In September, Ohio State University professors Stéphane Lavertu and Vlad Kogan published a first look at 2020–21 student achievement data. Student learning is down one half to a full year in math and one third to one half a year in English. As feared, historically underserved students had the biggest declines. Because Ohio districts followed different paths last year—some opted for virtual school while others chose hybrid or in person learning—the researchers were able to demonstrate that remote learning played a big role in the learning declines.
Despite agreeing with the general intent of SB 229, there are a couple of areas where we have concerns.
The first has to do with a provision related to state testing for online (mostly charter school) students. Existing law provides that a student at an online school who fails to take the state assessment for two consecutive years is automatically withdrawn from the school. SB 229 grants some flexibility to that provision by restarting the clock for those students. On its face, that would be fine. Inexplicably though, it restarts the clock not for this school year but beginning next school year (2022-2023). With 94 percent of students having taken the state assessment last year, there’s no way that online students shouldn’t be expected to take the state assessment this school year. Over the past five or six years, Ohio has made tremendous progress in regards to charter school accountability. This change would be a step backward and is being done without any obvious need. We request that you modify the existing language to restart counting for the two-year automatic withdrawal this school year (2021-2022).

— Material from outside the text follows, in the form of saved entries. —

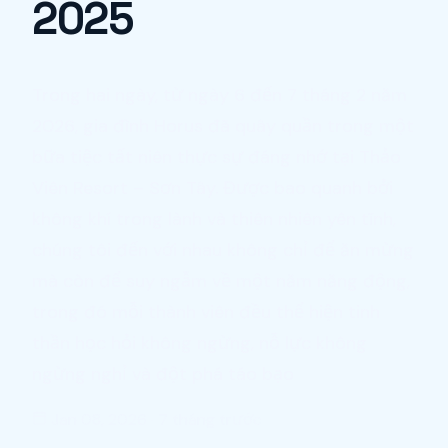
2025
Trong hai ngày, từ ngày 6 đến 7 tháng 2 năm
2026, gia đình Horus đã quây quần trong một
bữa tiệc tất niên thực sự đáng nhớ tại Thảo
Viên Resort – Sơn Tây. Được bao quanh bởi
không khí trong lành và thiên nhiên yên tĩnh,
chúng tôi đến với nhau không chỉ để ăn mừng
mà còn để suy ngẫm về một năm năng động,
trong đó mỗi thành viên đều thể hiện tinh
thần học hỏi không ngừng, nỗ lực không
ngừng nghỉ và đột phá táo bạo
Jan 08, 2026
·
7 tháng trước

The second concern surrounds changes to the third grade reading guarantee. Given the extraordinarily low levels of student achievement in third grade this year, extending the flexibility granted last year around this provision makes sense. Districts simply couldn’t retain all of the students who haven’t reached the promotion benchmark. That being said, we think it’s critical that parents be given honest, transparent information indicating that their child isn’t reading on grade level and information detailing how important early reading is to later educational success. There is a very real possibility that large numbers of students will be promoted from third to fourth grade without reading at or near grade level, and their parents will believe that everything is okay until they struggle in later grades. While flexibility is needed, we urge you to require an enhanced disclosure to parents empowering them with the information they need to know exactly where their children are in terms of reading ability.
Thank you for the opportunity to provide testimony.